▼

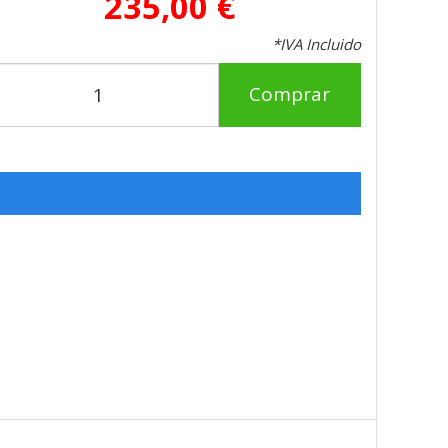
235,00 €
*IVA Incluido
Comprar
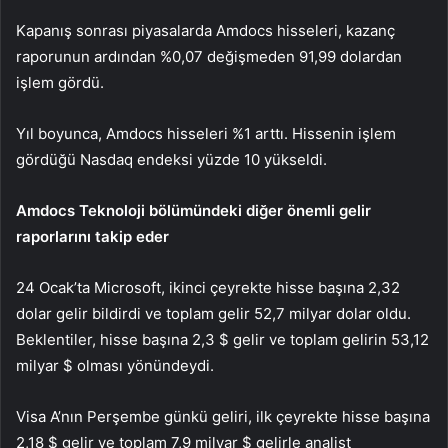
Kapanış sonrası piyasalarda Amdocs hisseleri, kazanç
raporunun ardından %0,07 değişmeden 91,99 dolardan
işlem gördü.
Yıl boyunca, Amdocs hisseleri %1 arttı. Hissenin işlem
gördüğü Nasdaq endeksi yüzde 10 yükseldi.
Amdocs Teknoloji bölümündeki diğer önemli gelir
raporlarını takip eder
24 Ocak’ta Microsoft, ikinci çeyrekte hisse başına 2,32
dolar gelir bildirdi ve toplam gelir 52,7 milyar dolar oldu.
Beklentiler, hisse başına 2,3 $ gelir ve toplam gelirin 53,12
milyar $ olması yönündeydi.
Visa A’nın Perşembe günkü geliri, ilk çeyrekte hisse başına
2,18 $ gelir ve toplam 7,9 milyar $ gelirle analist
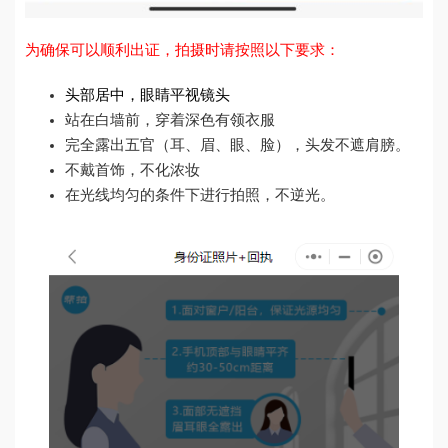
为确保可以顺利出证，拍摄时请按照以下要求：
头部居中，眼睛平视镜头
站在白墙前，穿着深色有领衣服
完全露出五官（耳、眉、眼、脸），头发不遮肩膀。
不戴首饰，不化浓妆
在光线均匀的条件下进行拍照，不逆光。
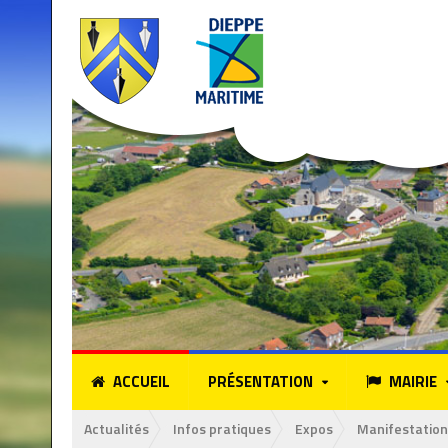
ACCUEIL
PRÉSENTATION
MAIRIE
Actualités
Infos pratiques
Expos
Manifestation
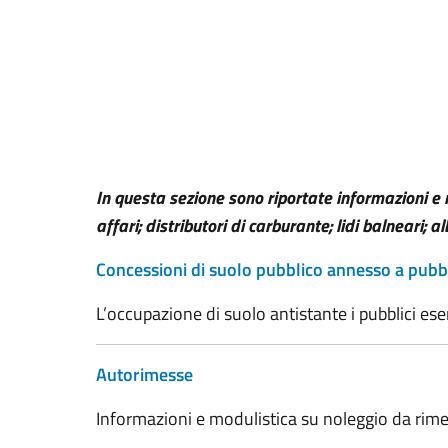
In questa sezione sono riportate informazioni e m
affari; distributori di carburante; lidi balneari; 
Concessioni di suolo pubblico annesso a pubbli
L’occupazione di suolo antistante i pubblici eserc
Autorimesse
Informazioni e modulistica su noleggio da rime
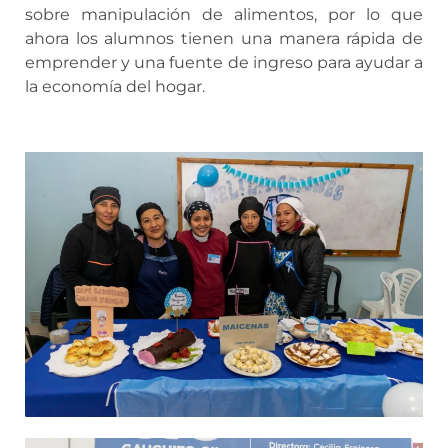
sobre manipulación de alimentos, por lo que
ahora los alumnos tienen una manera rápida de
emprender y una fuente de ingreso para ayudar a
la economía del hogar.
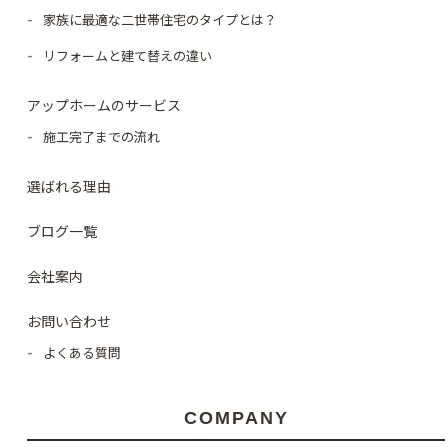
家族に最適な二世帯住宅のタイプとは？
リフォームと建て替えの違い
アップホームのサービス
施工完了までの流れ
選ばれる理由
ブログ一覧
会社案内
お問い合わせ
よくある質問
COMPANY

▲

Activity.
Beginning with the line where "L’occupazione di suolo" appears, transcribe the records above word for word through their last line, and include no pictures.

Result below.
L’occupazione di suolo antistante i pubblici eserc
Autorimesse
Informazioni e modulistica su noleggio da rime
sobre manipulación de alimentos, por lo que
ahora los alumnos tienen una manera rápida de
emprender y una fuente de ingreso para ayudar a
la economía del hogar.
家族に最適な二世帯住宅のタイプとは？
リフォームと建て替えの違い
アップホームのサービス
施工完了までの流れ
選ばれる理由
ブログ一覧
会社案内
お問い合わせ
よくある質問
COMPANY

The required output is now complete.